27 September 2014

Editorial: In ISIS Fight, Iran an Adversary Not a Partner


By Lt. Cdr. Esmaeil Abnar

In going after ISIS, Obama shouldn’t ignore the threat posed by the regime in Iran.

On September 10, U.S. President Barack Obama laid out the U.S. strategy for confronting the emerging threat from ISIS, the terrorist extremist group that market itself as an “Islamic State” and is also known as ISIL. The objective was clear, to “degrade, and ultimately destroy, ISIL through a comprehensive and sustained counter-terrorism strategy.”
The outlined U.S. strategy consisted of four parts, but nowhere did it address the theocratic regime in Iran, the root cause of the current rise of extremist terrorist groups, like ISIS, in Syria, Iraq and Middle East.
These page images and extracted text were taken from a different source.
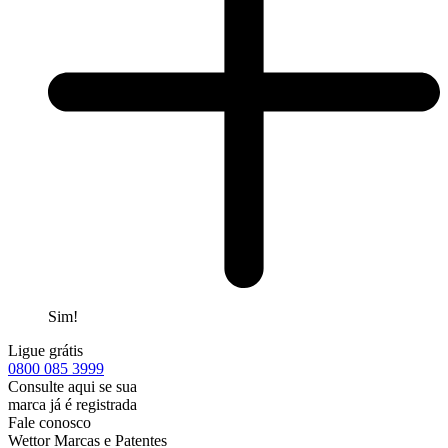
Sim!
Ligue grátis
0800
085 3999
Consulte aqui se sua
marca já é registrada
Fale conosco
Wettor Marcas e Patentes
Former Secretary of State Henry Kissinger reiterated this reality in a recent interview with NPR on September 6, saying, “Iran is a bigger problem than ISIS.”
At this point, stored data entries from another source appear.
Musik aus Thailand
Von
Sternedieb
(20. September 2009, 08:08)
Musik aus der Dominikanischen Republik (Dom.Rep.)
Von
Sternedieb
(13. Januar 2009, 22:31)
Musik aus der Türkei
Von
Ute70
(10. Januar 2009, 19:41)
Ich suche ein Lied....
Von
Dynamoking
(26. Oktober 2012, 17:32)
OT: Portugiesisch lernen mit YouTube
The financial and material support the Iranian regime has provided for Syrian President Bashar al-Assad’s slaughtering of his people, as well as Tehran’s political backing and interference in Iraq in favor of former Iraqi Prime Minister Nouri al-Maliki’s sectarian and authoritarian rule, created the conditions for the rapid rise of ISIS.
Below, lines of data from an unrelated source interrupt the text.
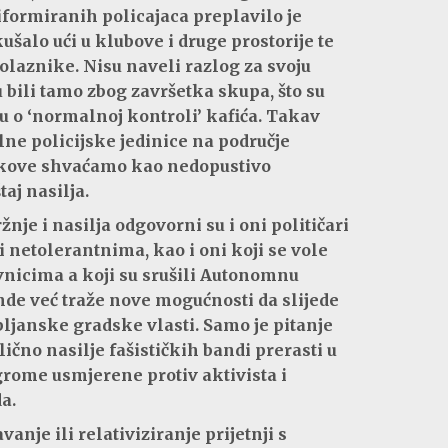
iformiranih policajaca preplavilo je
šalo ući u klubove i druge prostorije te
olaznike. Nisu naveli razlog za svoju
u bili tamo zbog završetka skupa, što su
ču o ‘normalnoj kontroli’ kafića. Takav
ne policijske jedinice na područje
kove shvaćamo kao nedopustivo
taj nasilja.
žnje i nasilja odgovorni su i oni političari
i netolerantnima, kao i oni koji se vole
ivnicima a koji su srušili Autonomnu
nde već traže nove mogućnosti da slijede
bljanske gradske vlasti. Samo je pitanje
čno nasilje fašističkih bandi prerasti u
rome usmjerene protiv aktivista i
a.
anje ili relativiziranje prijetnji s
In 2010, U.S. General Ray Odierno warned that an Iranian-backed Shia terror group continued to remain a threat in Iraq. In 2011, then Chairmen of the Joint Chiefs of Staff, Admiral Mike Mullen, said with regard to leaving behind U.S. Forces in Iraq, “Iran is very directly supporting extremist Shia groups which are killing our troops …. And there’s no reason … for me to believe that they’re going to stop that as our numbers come down.”